In the Bedroom – jeudi 22, 21h00-Canal +
J’avais déjà fais un post sur ce film en janvier 2003 tant j’avais été ébloui par la qualité
du métrage. In the Bedroom est un film rare, un film sans bruits, sans effusions. Un film où la violence est tapie au fond des bois prête à surgir si on la libère, un film où les douleurs sont plus forte que la vie, où le pardon devient une idée de littérature.
Un film aussi discret que puissant ; comme un souffle létal.
(VO OBLIGATOIRE)


LE NANAR DE LA SEMAINE :

Pédale Douce – dimanche 18, 20h50- TF1
Ne nous trompons pas, malgrè ses 4 millions d’entrées, Pédale Douce est un navet vulgaire et ridicule aussi con que la Cage aux Folles.
Sur l’éculé sujet « elles sont quand même drôles toutes ces folles », on vise le spectateur bas de plafond, le même qui rigole à la machine à café au bureau avec ses collègues à propos du comptable du deuxième qui « quand même doit être un peu pédé pour s’habiller comme ça ».

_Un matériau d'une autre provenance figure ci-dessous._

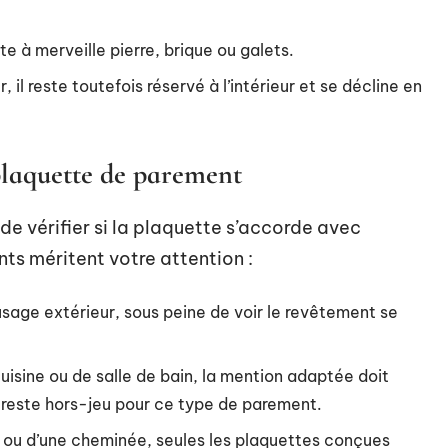
ite à merveille pierre, brique ou galets.
 il reste toutefois réservé à l’intérieur et se décline en
 plaquette de parement
t de vérifier si la plaquette s’accorde avec
nts méritent votre attention :
usage extérieur, sous peine de voir le revêtement se
uisine ou de salle de bain, la mention adaptée doit
e reste hors-jeu pour ce type de parement.
e ou d’une cheminée, seules les plaquettes conçues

Richard Berry ouvre des yeux grands comme des coquilles comme s’il sortait du moyen age lorsqu’il découvre que le banquier de jour est en fait une grande zaza la nuit. « ben ça alors, lui, alors qu’il bosse si bien au bureau, j’aurais jamais cru » et alors pauvre couillon, tu débarques, tu croyais que les Gays étaient tous coiffeurs ou danseurs ou alors qu’ils se cachaient dans des grottes ?
Puis le monde de la nuit coté homo nous est présenté comme un Neverland coloré où tout le monde s’amuse, se marre et fait la fête ; en résumé comme si c’était un monde à part, une secte joyeuse, une confrérie rigolote faite d’amuseurs et de bouffons roses. Franchement débile et réducteur.
Pour finir le tableau, Jacques Gamblin est horripilant, la réalisation plate comme la Belgique et le scénario digne d’un mauvais boulevard.
Franchement, si j’étais pédé, ce film me ferait mal au cul.